Salvio's study explores six of these moments. Two are backward looking or nostalgic and derive immediately from that vanishing point – namely, the "Falcone tree" that became a spontaneous shrine outside Falcone and Morvillo's home and on which hundreds of personal statements of sadness, recollection, hope, and solidarity were attached and a Facebook page dedicated to the memory of Morvillo where Salvio traces the subordination of Morvillo's own anti-mafia credentials in favour of her identity as the martyred wife. Two others moments are anti-mafia movements that would probably have been unimaginable before the killing of Falcone and the others. Addiopizzo is a Palermo-based association of shopkeepers founded in 2004 with the commitment to refuse paying protection money (the pizzo) to the mafia.

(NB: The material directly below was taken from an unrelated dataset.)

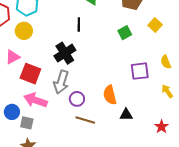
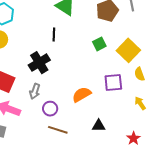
yellow square: (155, 25) -> (128, 50), moved, size x1.6
gray arrow: (61, 82) -> (35, 91), size x0.7
orange semicircle: (110, 95) -> (82, 95), moved, turned 72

It traces its origin to the murder of a courageous Palermo mattress manufacturer who was shot dead nine months before the Capaci bombing. Corleone Dialogos is a movement of young citizen journalists who since 2002 have sought to create new images of Corleone, an agro-town south of Palermo that was once home to the bloodiest of mafia cosche and the birthplace chosen by Mario Puzo for the most famous of cinematic mafia bosses. Finally, Salvio looks at the work of two photographers, Letizia Battaglia and Franco Zecchin, who worked in Palermo documenting mafiosi and mafia killings during the bloody 1970s and 1980s. Those images continued to resonate after 1992 and indeed took on new importance. Notably, Battaglia stopped doing mafia work after the 1992 killings.

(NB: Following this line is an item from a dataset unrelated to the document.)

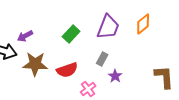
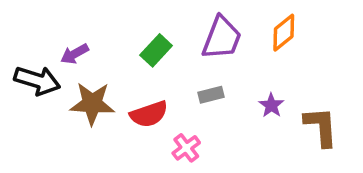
gray rectangle: (102, 59) -> (211, 95), turned 48
purple star: (115, 76) -> (271, 105), moved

Salvio's primary goal in this work is to argue that story taking – "using narrative and visual representations to portray events we may be inclined to turn away from or to disavow" – in the various examples she explores serves the purpose of transitional justice, defined as "a set of judicial and nonjudicial measures that have been implemented by different countries in order to redress legacies of massive human rights abuses." We are dealing then with what some (for example, Peter Dale Scott) have referred to as society-level psychological denial, and the best-known examples of transitional justice are surely the Truth and Reconciliation Commissions set up to address the human rights abuses of apartheid South Africa and other regimes. Salvio insists instead that a society does not need to have survived trauma in order to engage in transitional justice; her examples all document story taking that proceeds in a context of enduring trauma as the mafia continues to operate in Palermo (and elsewhere) to the present day.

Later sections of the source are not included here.